[Saved data entries]

- Opening Delimiter -

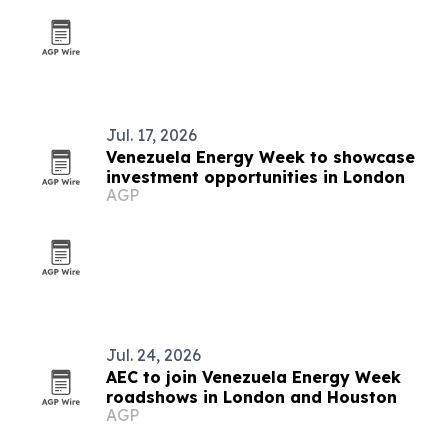
Jul. 17, 2026
Venezuela Energy Week to showcase
investment opportunities in London
AGP
Jul. 24, 2026
AEC to join Venezuela Energy Week
roadshows in London and Houston
AGP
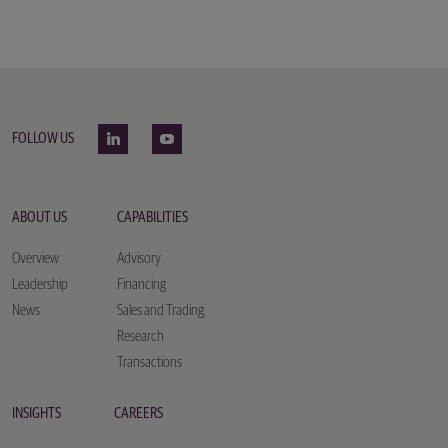
FOLLOW US
ABOUT US
CAPABILITIES
Overview
Advisory
Leadership
Financing
News
Sales and Trading
Research
Transactions
INSIGHTS
CAREERS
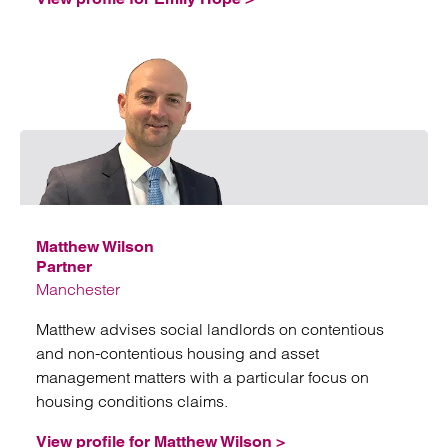
Emai
Matthew Wilson
Partner
Manchester
Matthew advises social landlords on contentious
and non-contentious housing and asset
management matters with a particular focus on
housing conditions claims.
View profile for Matthew Wilson >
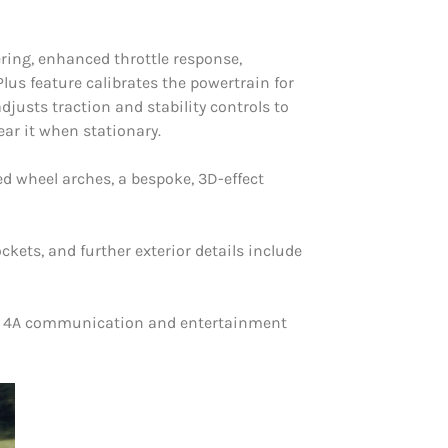
ring, enhanced throttle response,
s feature calibrates the powertrain for
justs traction and stability controls to
ar it when stationary.
d wheel arches, a bespoke, 3D-effect
kets, and further exterior details include
YNC 4A communication and entertainment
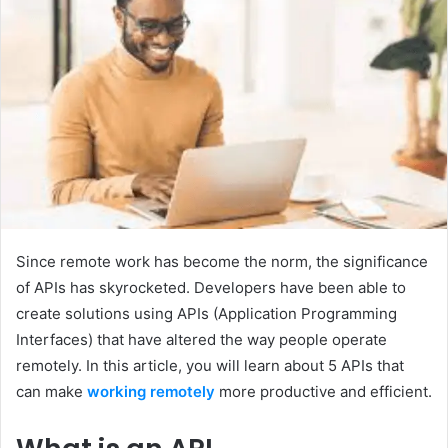
Since remote work has become the norm, the significance
of APIs has skyrocketed. Developers have been able to
create solutions using APIs (Application Programming
Interfaces) that have altered the way people operate
remotely. In this article, you will learn about 5 APIs that
can make
working remotely
more productive and efficient.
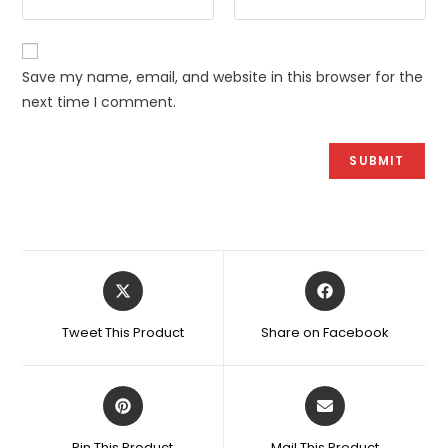
Save my name, email, and website in this browser for the
next time I comment.
Opens
Opens
in
in
a
a
Tweet This Product
Share on Facebook
new
new
window
window
Opens
Opens
in
in
a
a
Pin This Product
Mail This Product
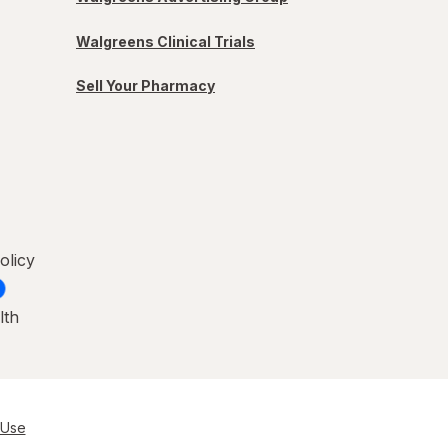
Walgreens Clinical Trials
Sell Your Pharmacy
olicy
lth
 Use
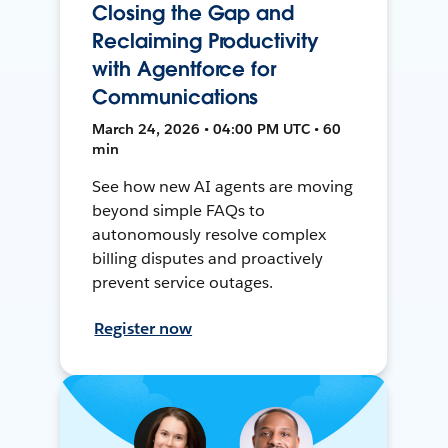
Closing the Gap and
Reclaiming Productivity
with Agentforce for
Communications
March 24, 2026 • 04:00 PM UTC • 60
min
See how new AI agents are moving
beyond simple FAQs to
autonomously resolve complex
billing disputes and proactively
prevent service outages.
Register now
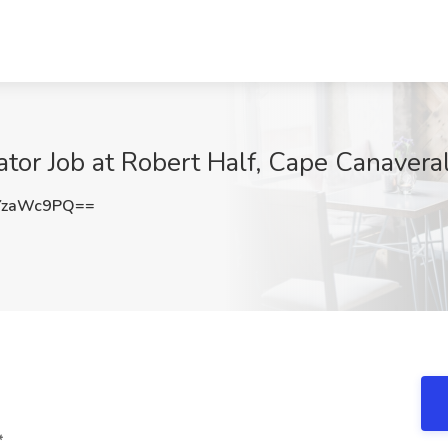
tor Job at Robert Half, Cape Canaveral
YzaWc9PQ==
*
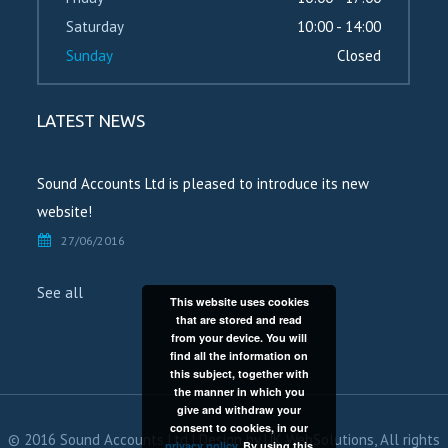
Saturday
10:00 - 14:00
Sunday
Closed
LATEST NEWS
Sound Accounts Ltd is pleased to introduce its new
website!
27/06/2016
See all
This website uses cookies
that are stored and read
from your device. You will
find all the information on
this subject, together with
the manner in which you
give and withdraw your
consent to cookies, in our
© 2016 Sound Accounts Ltd | Design by
UK WebSolutions
, All rights
privacy policy
. By using this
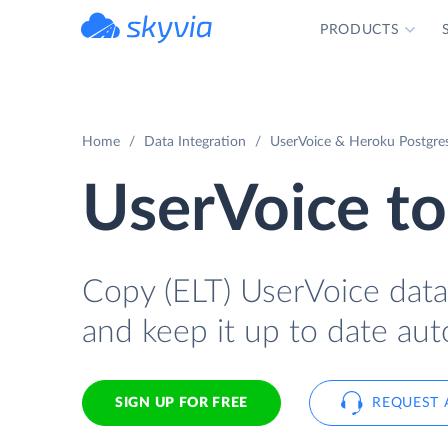
PRODUCTS
powered by Devart
Home
Data Integration
UserVoice & Heroku Postgres
UserVoice t
Copy (ELT) UserVoice data 
and keep it up to date aut
SIGN UP FOR FREE
REQUEST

- Closing Delimiter -

WHAT IS BEING ASKED: Only the pictures may be dropped; print every record exactly as given.

EXERCISE SOLUTION:
Jul. 17, 2026
Venezuela Energy Week to showcase
investment opportunities in London
AGP
Jul. 24, 2026
AEC to join Venezuela Energy Week
roadshows in London and Houston
AGP
FOLLOW US
ABOUT US
CAPABILITIES
Overview
Advisory
Leadership
Financing
News
Sales and Trading
Research
Transactions
INSIGHTS
CAREERS
Emai
Matthew Wilson
Partner
Manchester
Matthew advises social landlords on contentious
and non-contentious housing and asset
management matters with a particular focus on
housing conditions claims.
View profile for Matthew Wilson >
ring, enhanced throttle response,
s feature calibrates the powertrain for
justs traction and stability controls to
ar it when stationary.
d wheel arches, a bespoke, 3D-effect
kets, and further exterior details include
YNC 4A communication and entertainment
Since remote work has become the norm, the significance
of APIs has skyrocketed. Developers have been able to
create solutions using APIs (Application Programming
Interfaces) that have altered the way people operate
remotely. In this article, you will learn about 5 APIs that
can make
working remotely
more productive and efficient.
Save my name, email, and website in this browser for the
next time I comment.
Opens
Opens
in
in
a
a
Tweet This Product
Share on Facebook
new
new
window
window
Opens
Opens
in
in
a
a
Pin This Product
Mail This Product
Walgreens Clinical Trials
Sell Your Pharmacy
olicy
lth
 Use
Closing the Gap and
Reclaiming Productivity
with Agentforce for
Communications
March 24, 2026 • 04:00 PM UTC • 60
min
See how new AI agents are moving
beyond simple FAQs to
autonomously resolve complex
billing disputes and proactively
prevent service outages.
Register now
tor Job at Robert Half, Cape Canaveral
YzaWc9PQ==
*
Saturday
10:00 - 14:00
Sunday
Closed
LATEST NEWS
Sound Accounts Ltd is pleased to introduce its new
website!
27/06/2016
See all
This website uses cookies
that are stored and read
from your device. You will
find all the information on
this subject, together with
the manner in which you
give and withdraw your
consent to cookies, in our
© 2016 Sound Accounts Ltd | Design by
UK WebSolutions
, All rights
privacy policy
. By using this
PRODUCTS
powered by Devart
Home
Data Integration
UserVoice & Heroku Postgres
UserVoice t
Copy (ELT) UserVoice data 
and keep it up to date aut
SIGN UP FOR FREE
REQUEST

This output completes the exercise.